--- START ---

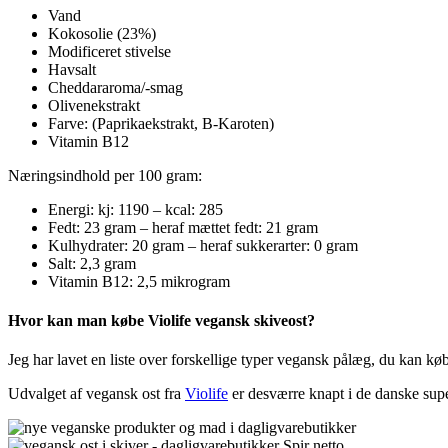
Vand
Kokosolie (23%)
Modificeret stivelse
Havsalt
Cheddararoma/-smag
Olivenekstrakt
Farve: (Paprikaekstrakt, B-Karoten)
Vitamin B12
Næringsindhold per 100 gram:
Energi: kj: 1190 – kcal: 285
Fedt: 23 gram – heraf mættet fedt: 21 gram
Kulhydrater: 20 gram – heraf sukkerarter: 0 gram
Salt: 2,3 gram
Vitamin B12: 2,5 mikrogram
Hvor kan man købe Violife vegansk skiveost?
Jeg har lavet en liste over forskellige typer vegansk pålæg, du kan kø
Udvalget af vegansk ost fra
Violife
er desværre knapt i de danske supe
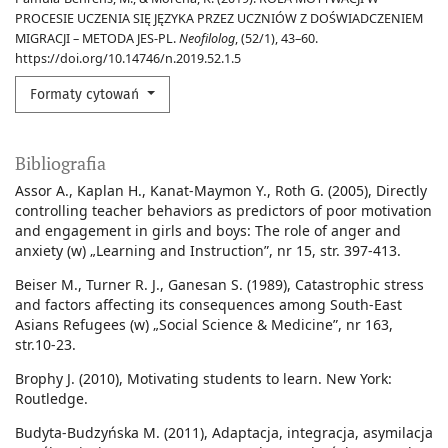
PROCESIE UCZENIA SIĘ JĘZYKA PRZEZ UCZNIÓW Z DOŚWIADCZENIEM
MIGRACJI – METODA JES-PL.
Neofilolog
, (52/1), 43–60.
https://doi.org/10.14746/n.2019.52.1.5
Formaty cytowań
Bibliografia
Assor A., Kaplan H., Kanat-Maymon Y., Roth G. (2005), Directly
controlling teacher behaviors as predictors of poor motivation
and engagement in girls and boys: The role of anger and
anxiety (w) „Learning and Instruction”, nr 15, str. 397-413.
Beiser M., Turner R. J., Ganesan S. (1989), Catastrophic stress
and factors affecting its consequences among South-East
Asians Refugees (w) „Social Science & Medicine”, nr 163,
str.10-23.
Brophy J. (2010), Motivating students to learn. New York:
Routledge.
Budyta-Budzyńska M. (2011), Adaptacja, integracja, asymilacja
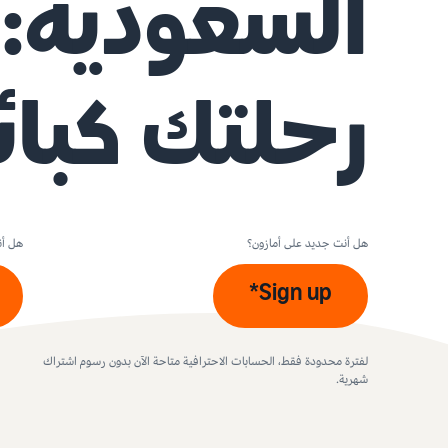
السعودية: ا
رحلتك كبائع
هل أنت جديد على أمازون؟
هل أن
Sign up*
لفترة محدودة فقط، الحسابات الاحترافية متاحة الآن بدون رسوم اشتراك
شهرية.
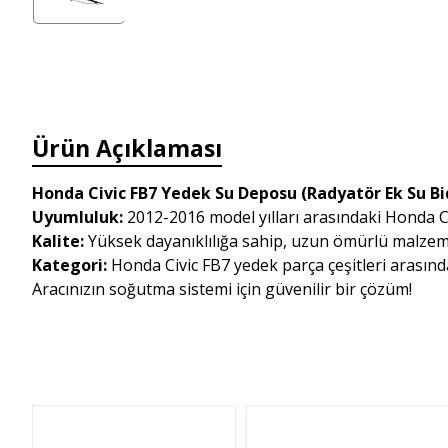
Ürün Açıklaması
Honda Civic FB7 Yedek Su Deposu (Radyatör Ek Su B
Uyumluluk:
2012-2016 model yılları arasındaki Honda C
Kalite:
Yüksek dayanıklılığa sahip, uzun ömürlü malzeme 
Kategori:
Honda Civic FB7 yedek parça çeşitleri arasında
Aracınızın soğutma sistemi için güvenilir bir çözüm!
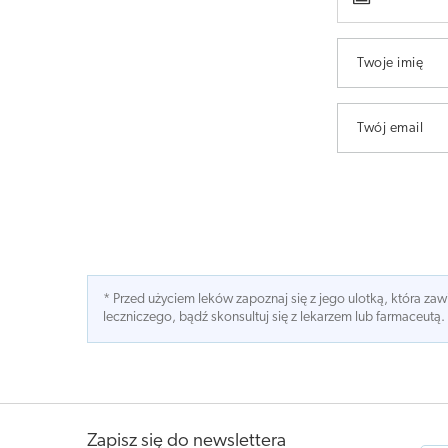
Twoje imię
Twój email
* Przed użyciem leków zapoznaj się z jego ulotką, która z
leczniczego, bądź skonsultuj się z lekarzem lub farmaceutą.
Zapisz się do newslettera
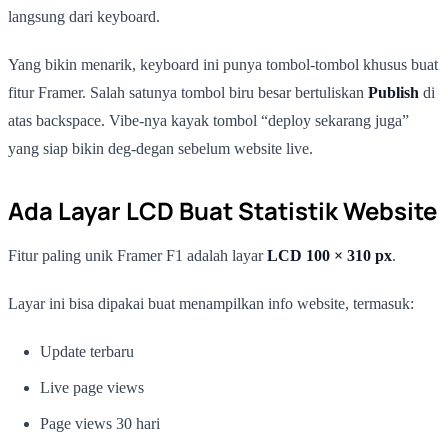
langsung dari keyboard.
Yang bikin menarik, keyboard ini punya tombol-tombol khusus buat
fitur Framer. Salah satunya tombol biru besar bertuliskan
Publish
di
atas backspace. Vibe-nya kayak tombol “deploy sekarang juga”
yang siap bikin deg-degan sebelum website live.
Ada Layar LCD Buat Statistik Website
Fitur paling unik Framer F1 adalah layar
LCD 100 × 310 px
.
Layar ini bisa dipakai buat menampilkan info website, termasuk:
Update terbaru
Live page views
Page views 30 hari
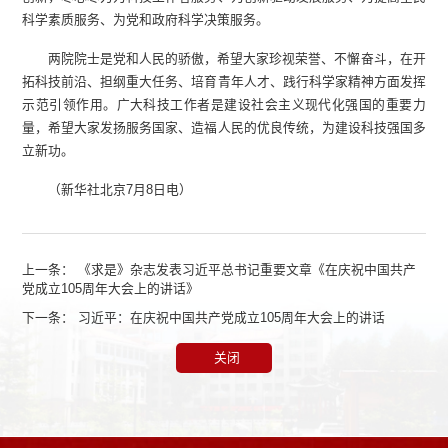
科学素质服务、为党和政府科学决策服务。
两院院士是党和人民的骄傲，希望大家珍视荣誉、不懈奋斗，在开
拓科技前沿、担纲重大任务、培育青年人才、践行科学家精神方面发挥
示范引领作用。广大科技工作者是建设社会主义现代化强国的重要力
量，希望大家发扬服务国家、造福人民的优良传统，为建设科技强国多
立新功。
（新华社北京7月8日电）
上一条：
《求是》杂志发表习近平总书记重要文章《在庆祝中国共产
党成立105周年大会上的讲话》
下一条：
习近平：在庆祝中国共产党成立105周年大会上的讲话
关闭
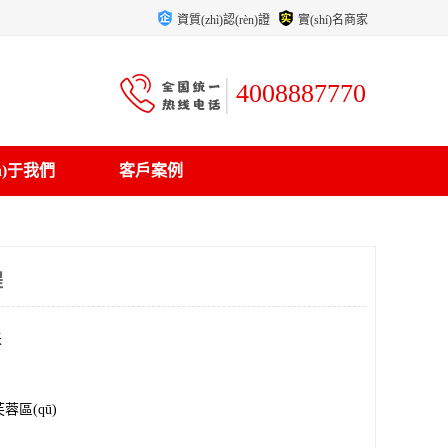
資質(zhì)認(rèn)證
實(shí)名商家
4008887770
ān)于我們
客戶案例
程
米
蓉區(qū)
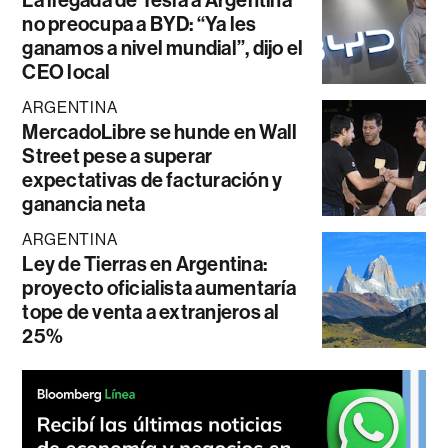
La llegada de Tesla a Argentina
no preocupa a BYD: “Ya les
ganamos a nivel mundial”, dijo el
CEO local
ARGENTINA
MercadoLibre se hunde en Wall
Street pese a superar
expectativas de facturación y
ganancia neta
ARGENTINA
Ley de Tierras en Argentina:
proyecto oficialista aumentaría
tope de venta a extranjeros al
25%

--- END ---

# What is being asked:
Whenever a line in the records contains the word "Framer", copy that line.

# Exercise result:
fitur Framer. Salah satunya tombol biru besar bertuliskan
Fitur paling unik Framer F1 adalah layar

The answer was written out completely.